Milhares de peixes e alevinos estão morrendo no Rio Paraná por causa do rebaixamento do lago de Itaipu. A usina tem aumentado a vazão no vertedouro para produzir mais energia. Em Guaíra, o nível do rio está quase dois metros abaixo do nível normal. O recuo das águas está isolando e secando nas ilhas e várzeas centenas de lagoas onde os peixes se aninham nesta época do ano para procriar.

Uma equipe do Instituto Brasileiro do Meio Ambiente e Recursos Renováveis (Ibama) começou nos últimso dias uma perícia para avaliar os estragos ambientais causados pelo rebaixamento do lago. Biológos e geólogos sobrevoaram o rio esta semana para identificar os pontos críticos e fazer pesquisas 'in loco'.

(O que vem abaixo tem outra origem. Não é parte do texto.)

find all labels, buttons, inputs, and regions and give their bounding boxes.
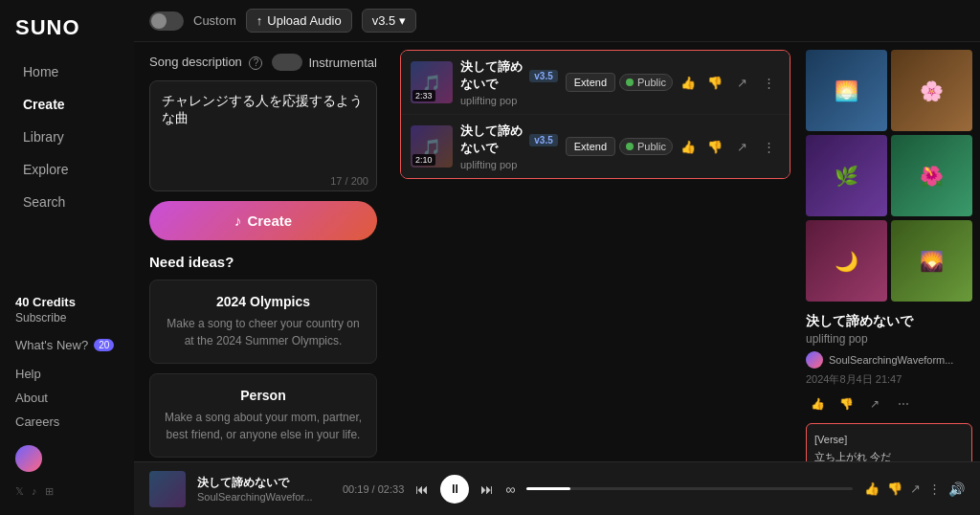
instrumental-label: Instrumental (308, 56, 377, 70)
discord-icon[interactable]: ⊞ (45, 485, 54, 498)
player-dislike-button[interactable]: 👎 (887, 481, 902, 496)
idea-card-title-2: Person (164, 388, 363, 403)
idea-card-desc-2: Make a song about your mom, partner, bes… (164, 409, 363, 443)
track-share-button[interactable]: ↗ (863, 392, 886, 415)
sidebar-item-create[interactable]: Create (8, 89, 126, 120)
version-selector[interactable]: v3.5 ▾ (362, 9, 417, 33)
upload-icon: ↑ (256, 13, 263, 28)
public-indicator (626, 78, 634, 86)
info-icon[interactable]: ? (249, 56, 262, 70)
create-button[interactable]: ♪ Create (149, 201, 377, 240)
idea-card-olympics[interactable]: 2024 Olympics Make a song to cheer your … (149, 280, 377, 364)
track-like-button[interactable]: 👍 (806, 392, 829, 415)
x-icon[interactable]: 𝕏 (15, 485, 24, 498)
subscribe-button[interactable]: Subscribe (15, 311, 119, 325)
topbar: Custom ↑ Upload Audio v3.5 ▾ (134, 0, 980, 42)
progress-area (526, 487, 853, 490)
art-thumbnail-3[interactable]: 🌿 (806, 135, 887, 216)
art-grid: 🌅 🌸 🌿 🌺 🌙 🌄 (806, 50, 972, 302)
sidebar-item-home[interactable]: Home (8, 56, 126, 87)
song-info: 決して諦めないで v3.5 uplifting pop (460, 123, 558, 170)
song-genre: uplifting pop (460, 95, 558, 106)
char-count: 17 / 200 (150, 171, 376, 190)
progress-fill (526, 487, 570, 490)
need-ideas-label: Need ideas? (149, 254, 377, 270)
duration-badge: 2:10 (412, 154, 435, 166)
sidebar-item-about[interactable]: About (0, 386, 134, 410)
player-more-button[interactable]: ⋮ (928, 481, 941, 496)
player-share-button[interactable]: ↗ (910, 481, 921, 496)
like-button[interactable]: 👍 (677, 135, 700, 158)
art-thumbnail-1[interactable]: 🌅 (806, 50, 887, 131)
songs-container: 🎵 2:33 決して諦めないで v3.5 uplifting pop (400, 50, 791, 179)
public-toggle[interactable]: Public (619, 138, 673, 155)
track-title: 決して諦めないで (806, 313, 972, 330)
sidebar-item-library[interactable]: Library (8, 122, 126, 152)
song-thumbnail[interactable]: 🎵 2:33 (411, 61, 453, 103)
upload-audio-button[interactable]: ↑ Upload Audio (246, 9, 352, 33)
lyrics-box: [Verse] 立ち上がれ 今だ 君の夢 掴むため 負けないで 前へ 光は君の中… (806, 423, 972, 461)
extend-button[interactable]: Extend (566, 73, 615, 92)
track-more-button[interactable]: ⋯ (892, 392, 915, 415)
song-title: 決して諦めないで v3.5 (460, 123, 558, 157)
idea-card-person[interactable]: Person Make a song about your mom, partn… (149, 373, 377, 458)
author-avatar[interactable] (806, 351, 823, 369)
dislike-button[interactable]: 👎 (703, 135, 726, 158)
sidebar-item-explore[interactable]: Explore (8, 154, 126, 185)
song-actions: Extend Public 👍 👎 ↗ ⋮ (566, 135, 780, 158)
player-author: SoulSearchingWavefor... (197, 491, 331, 503)
tiktok-icon[interactable]: ♪ (32, 485, 37, 498)
public-toggle[interactable]: Public (619, 74, 673, 91)
avatar[interactable] (15, 445, 42, 472)
custom-toggle[interactable] (149, 11, 184, 31)
extend-button[interactable]: Extend (566, 137, 615, 156)
song-info: 決して諦めないで v3.5 uplifting pop (460, 58, 558, 106)
share-button[interactable]: ↗ (730, 71, 753, 94)
sidebar-item-search[interactable]: Search (8, 187, 126, 217)
volume-button[interactable]: 🔊 (948, 481, 965, 497)
prev-button[interactable]: ⏮ (415, 481, 429, 497)
content-area: Song description ? Instrumental チャレンジする人… (134, 42, 980, 461)
player-controls: ⏮ ⏸ ⏭ ∞ (415, 475, 515, 504)
track-dislike-button[interactable]: 👎 (835, 392, 858, 415)
instrumental-switch[interactable] (272, 54, 302, 71)
art-thumbnail-2[interactable]: 🌸 (891, 50, 972, 131)
track-author: SoulSearchingWaveform... (806, 351, 972, 369)
next-button[interactable]: ⏭ (480, 481, 494, 497)
more-options-button[interactable]: ⋮ (757, 135, 780, 158)
app-logo: SUNO (0, 11, 134, 56)
song-thumbnail[interactable]: 🎵 2:10 (411, 125, 453, 168)
song-description-input[interactable]: チャレンジする人を応援するような曲 (150, 81, 376, 168)
public-indicator (626, 143, 634, 150)
like-button[interactable]: 👍 (677, 71, 700, 94)
player-right-controls: 👍 👎 ↗ ⋮ 🔊 (864, 481, 965, 497)
whats-new-item[interactable]: What's New? 20 (0, 332, 134, 358)
whats-new-badge: 20 (94, 339, 114, 351)
art-thumbnail-5[interactable]: 🌙 (806, 220, 887, 302)
credits-label: 40 Credits (15, 295, 119, 309)
share-button[interactable]: ↗ (730, 135, 753, 158)
song-item: 🎵 2:33 決して諦めないで v3.5 uplifting pop (401, 51, 790, 115)
track-actions: 👍 👎 ↗ ⋯ (806, 392, 972, 415)
song-desc-label: Song description ? (149, 55, 262, 70)
pause-button[interactable]: ⏸ (440, 475, 469, 504)
chevron-down-icon: ▾ (399, 13, 406, 28)
custom-label: Custom (193, 13, 236, 28)
art-thumbnail-4[interactable]: 🌺 (891, 135, 972, 216)
version-tag: v3.5 (529, 134, 557, 146)
center-panel: 🎵 2:33 決して諦めないで v3.5 uplifting pop (392, 42, 798, 461)
art-thumbnail-6[interactable]: 🌄 (891, 220, 972, 302)
sidebar-item-careers[interactable]: Careers (0, 410, 134, 434)
right-panel: 🌅 🌸 🌿 🌺 🌙 🌄 決して諦めないで uplifting pop SoulS… (798, 42, 980, 461)
player-thumbnail[interactable] (149, 471, 186, 507)
more-options-button[interactable]: ⋮ (757, 71, 780, 94)
progress-bar[interactable] (526, 487, 853, 490)
sidebar-item-help[interactable]: Help (0, 362, 134, 386)
sidebar: SUNO Home Create Library Explore Search … (0, 0, 134, 515)
player-like-button[interactable]: 👍 (864, 481, 880, 496)
loop-button[interactable]: ∞ (505, 481, 515, 497)
music-note-icon: ♪ (234, 213, 242, 229)
main-content: Custom ↑ Upload Audio v3.5 ▾ Song descri… (134, 0, 980, 515)
dislike-button[interactable]: 👎 (703, 71, 726, 94)
whats-new-label: What's New? (15, 338, 88, 352)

A equipe foi nomeada pelo juiz federal Luiz Carlos Canalli, de Umuarama. Canalli acatou uma ação cautelar de produção antecipada de provas impetrada pela Colônia de Pescadores Z-13 , de Guaíra. Com base no estudo da equipe do Ibama, a colônia vai exigir indenização para os pescadores e outras medidas compensatórias para os municípios localizados no entorno do lago. Este será o primeiro estudo independente do impacto ambiental causado pela usina de Itaipu e está chamando a atenção de ambientalistas internacionais. Todas as pesquisas realizadas até agora foram financiadas pela própria Itaipu

Segundo o advogado da colônia, José Aparecido Martins, a Itaipu nega os prejuízos ambientais e todas as ações movidas até hoje contra a usina esbarraram na falta de provas. ''Suprimir o regime de cheias do rio nesta época do ano compromete seriamente a reprodução dos peixes que já estão desaparecendo gradualmente'', disse Martins. O rebaixamento também provoca morte de moluscos e plantas que servem de alimento para os peixes e agrava os problemas de assoreamento. Quando o rio enche de novo, as plantas que nasceram nas partes secas apodrecem e liberam gases tóxicos que também matam os peixes.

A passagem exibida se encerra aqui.